▶ [Exercise objective]
In the material below, find each line with the string "Terms" and copy it.

▶ [Source records]
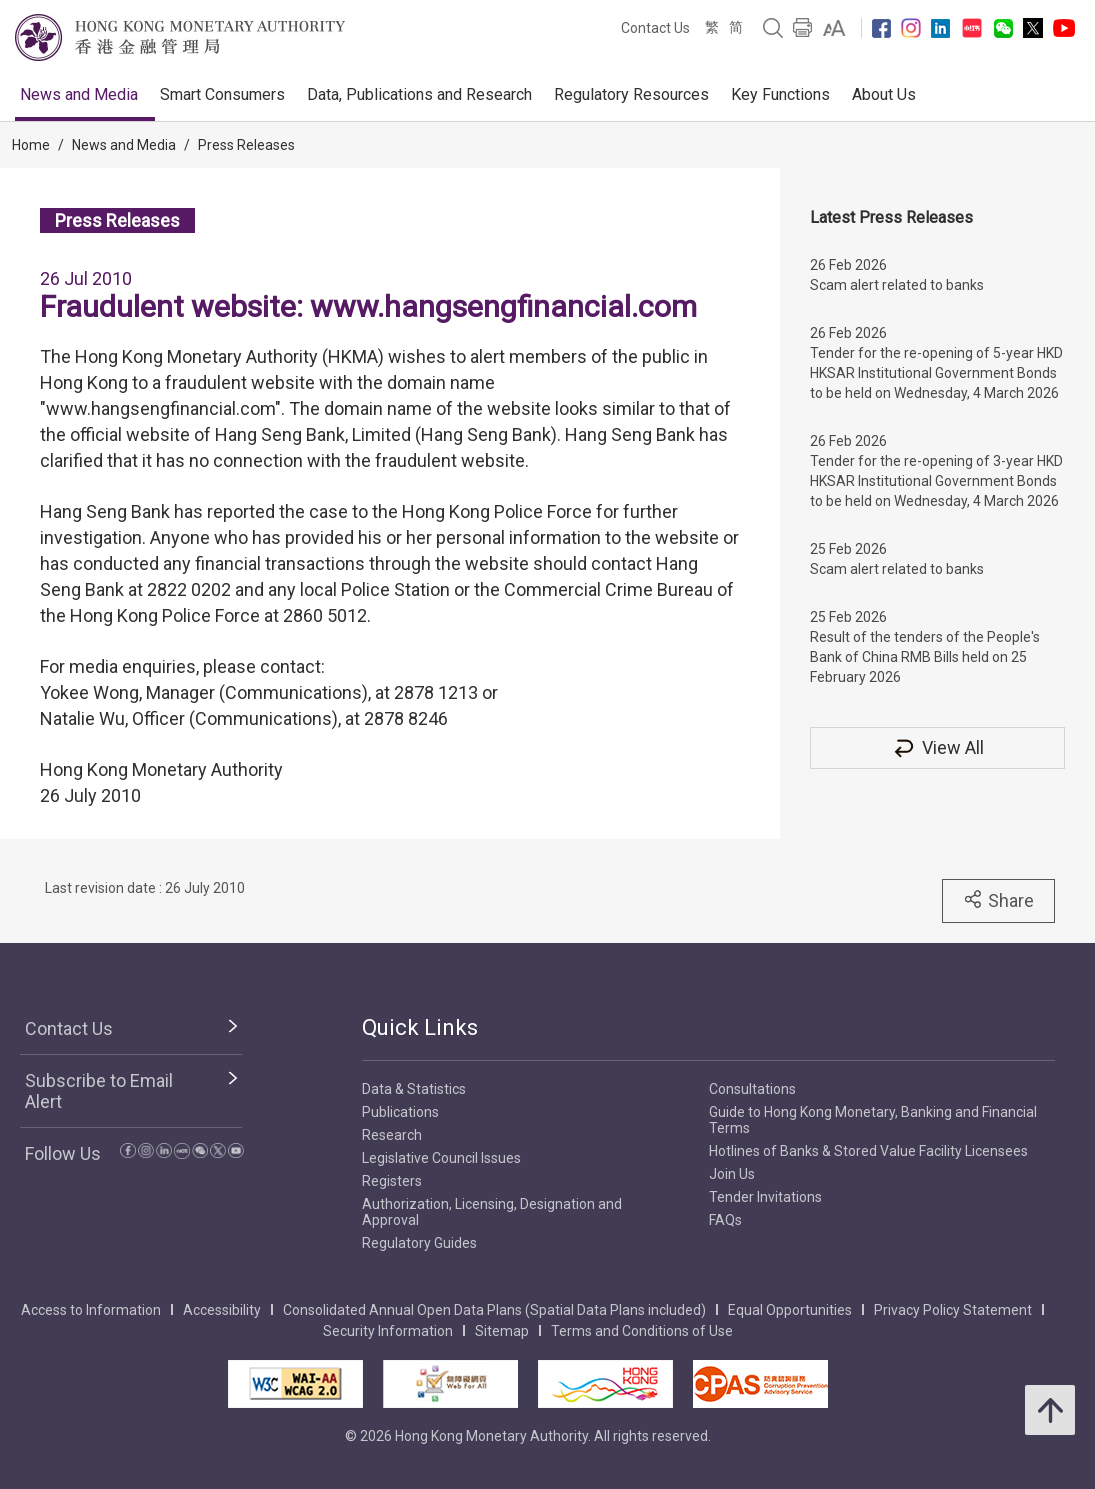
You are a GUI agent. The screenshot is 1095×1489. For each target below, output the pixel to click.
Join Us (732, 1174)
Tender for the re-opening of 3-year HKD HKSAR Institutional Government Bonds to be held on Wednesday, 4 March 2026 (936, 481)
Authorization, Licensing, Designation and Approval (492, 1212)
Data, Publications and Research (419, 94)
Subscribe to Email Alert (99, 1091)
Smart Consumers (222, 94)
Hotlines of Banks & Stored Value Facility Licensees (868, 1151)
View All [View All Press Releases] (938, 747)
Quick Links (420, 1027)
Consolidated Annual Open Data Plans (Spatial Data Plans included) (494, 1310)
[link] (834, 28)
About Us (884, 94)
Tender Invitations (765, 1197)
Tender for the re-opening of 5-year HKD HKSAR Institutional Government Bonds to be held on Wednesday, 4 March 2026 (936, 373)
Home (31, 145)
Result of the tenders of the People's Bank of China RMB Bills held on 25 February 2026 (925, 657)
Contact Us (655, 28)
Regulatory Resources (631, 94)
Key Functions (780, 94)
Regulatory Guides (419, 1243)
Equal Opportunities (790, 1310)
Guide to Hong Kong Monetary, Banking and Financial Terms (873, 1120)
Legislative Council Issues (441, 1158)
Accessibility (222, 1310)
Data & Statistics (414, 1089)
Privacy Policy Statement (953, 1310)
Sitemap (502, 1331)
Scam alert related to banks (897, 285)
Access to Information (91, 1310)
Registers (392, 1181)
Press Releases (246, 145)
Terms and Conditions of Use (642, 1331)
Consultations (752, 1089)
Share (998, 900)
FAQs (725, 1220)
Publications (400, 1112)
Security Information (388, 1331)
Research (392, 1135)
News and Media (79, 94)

▶ [Result below]
Guide to Hong Kong Monetary, Banking and Financial Terms (873, 1120)
Terms and Conditions of Use (642, 1331)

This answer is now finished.